The spot size of the laser also sometimes works against it. With a really tiny spot size in the one-half micron range, it can pick up small, inconsequential deviations in the surface, which create problems. A larger area sensor tends to average and provide a smoother signal, says Lacey.
“With the correct application, the laser sensor can outperform these other devices for accuracy, repeatability and access to a small area,” he says. “But you still have to do the right signal processing and averaging to get data from the signals to process it properly.
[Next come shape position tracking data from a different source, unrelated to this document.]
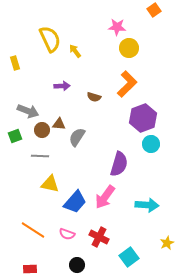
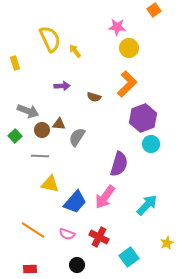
green square: rotated 24 degrees counterclockwise
cyan arrow: rotated 50 degrees counterclockwise
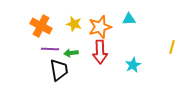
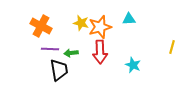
yellow star: moved 7 px right, 1 px up
cyan star: rotated 21 degrees counterclockwise
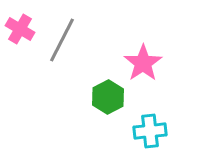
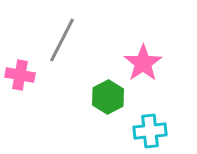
pink cross: moved 46 px down; rotated 20 degrees counterclockwise
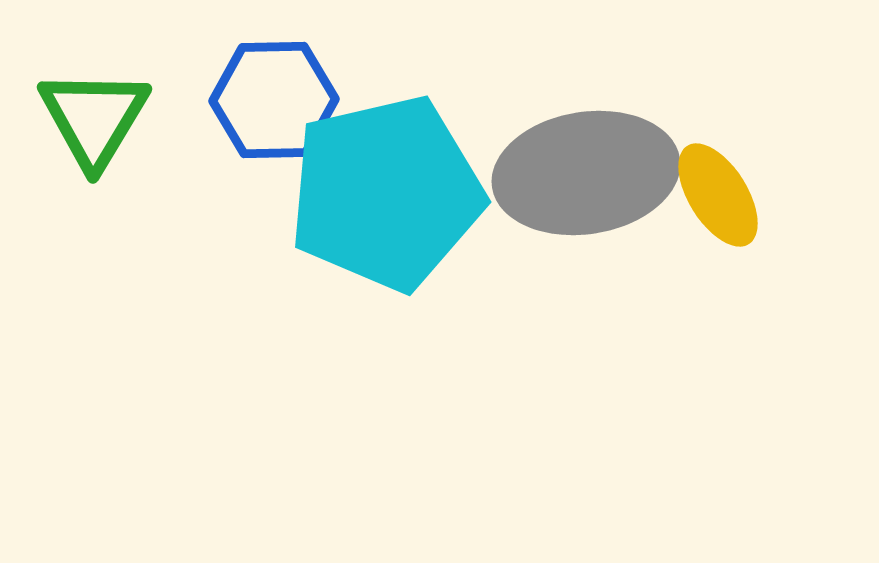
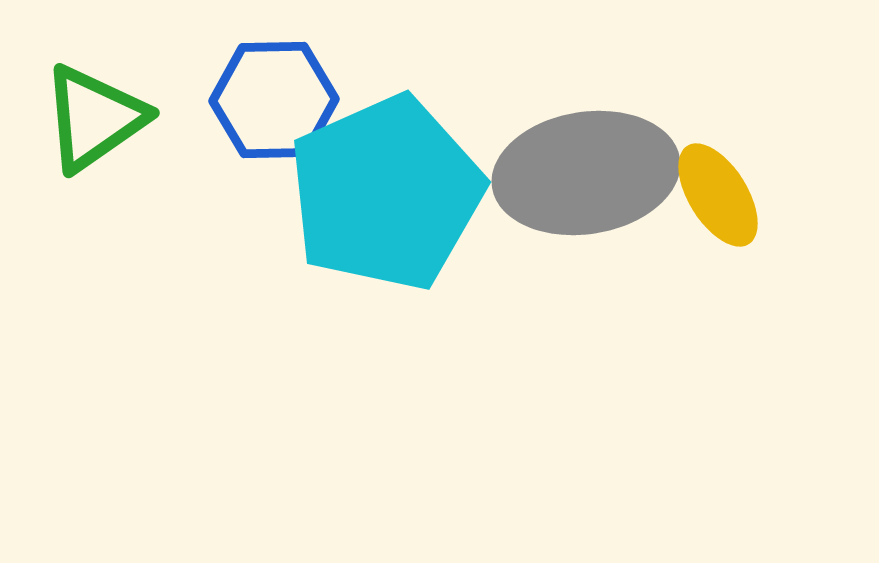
green triangle: rotated 24 degrees clockwise
cyan pentagon: rotated 11 degrees counterclockwise
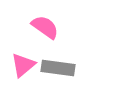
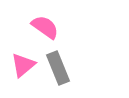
gray rectangle: rotated 60 degrees clockwise
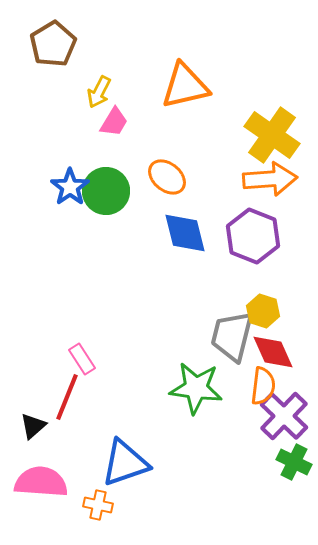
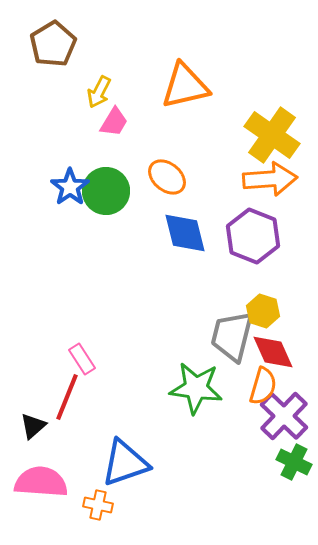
orange semicircle: rotated 9 degrees clockwise
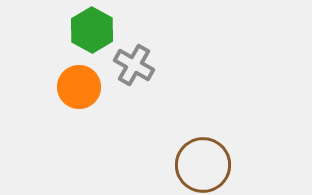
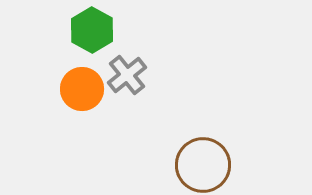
gray cross: moved 7 px left, 10 px down; rotated 21 degrees clockwise
orange circle: moved 3 px right, 2 px down
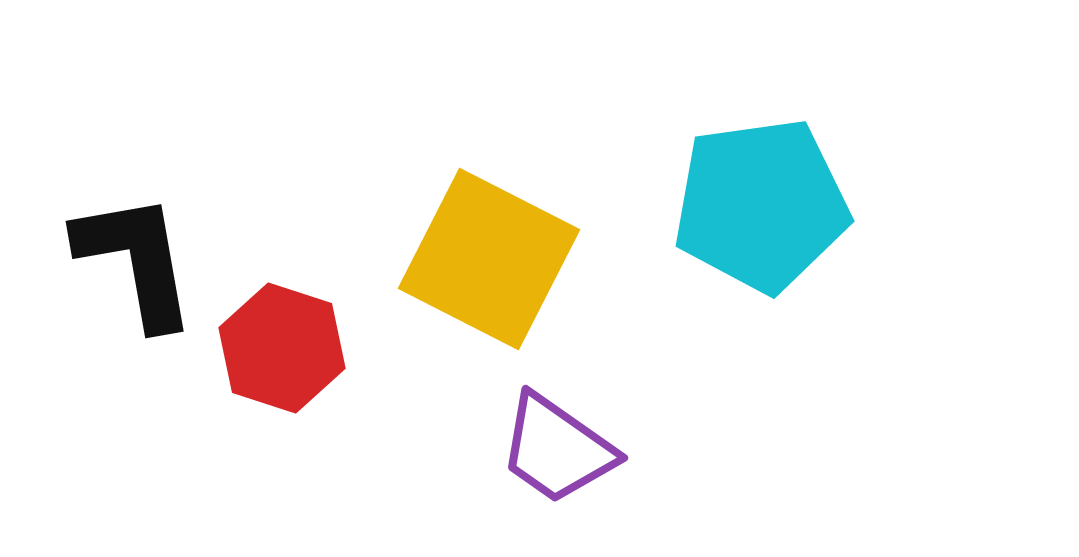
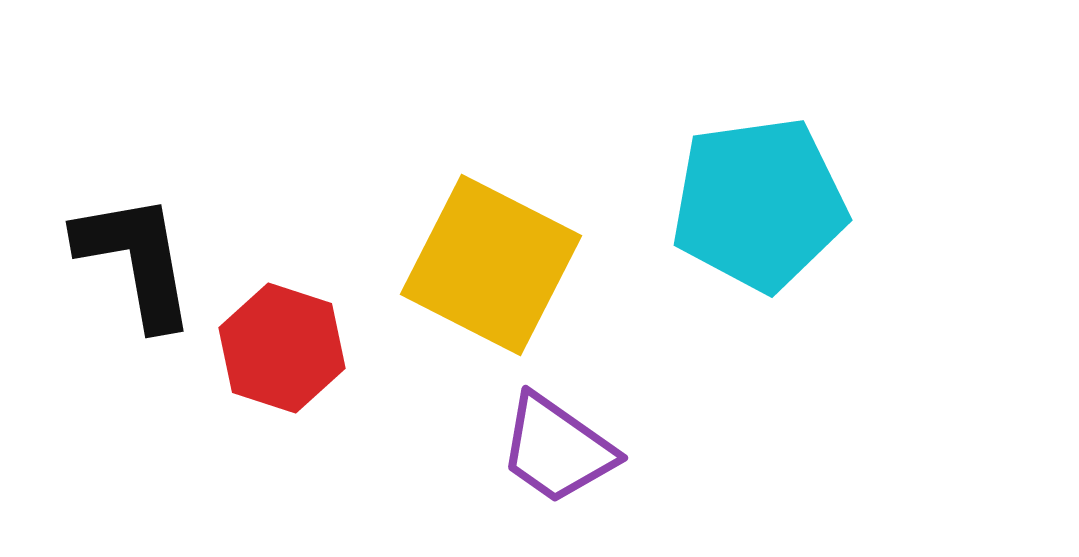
cyan pentagon: moved 2 px left, 1 px up
yellow square: moved 2 px right, 6 px down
You simply can’t aim the laser and get a reading.”
Of the many laser-based applications that system integrator Vista Solutions (www.vistasolutions.ca), Windsor, Ontario, has developed, about 90% use laser sensors such as a displacement sensor for precise and accurate sensing results, says Aaron Bouchard, vision specialist. “We tend to always use the smallest laser point that you can get,” he says. “That would be the main advantage.”
The accuracy of lasers is an important advantage, says Bouchard, who notes one application Vista Solutions developed involves measuring the inside of a forged housing by spinning a displacement sensor with a servo motor inside the forging and capturing analog values of the points in space (Figure 2). “It’s providing the distance from the sensor and we know where it is when we spin it,” Bouchard says. “We’re plotting those points to determine whether or not the shape of this forging is correct.”
Along with other machine-vision systems, Vista Solutions uses displacement laser sensors in determining the 3D position of objects in manufacturing systems. “We do a lot of 2D robot guidance and we’ll sometimes need a third dimension,” says Bouchard. “Rather than use a full-blown 3D pickup system with a lot of development costs, for the right application you can use a 2D camera and two or three displacement sensors to get the plane of the part so you’ll know where it is in space and you can adjust your robot to pick it up. It’s really a complementary technology that can be much less expensive.”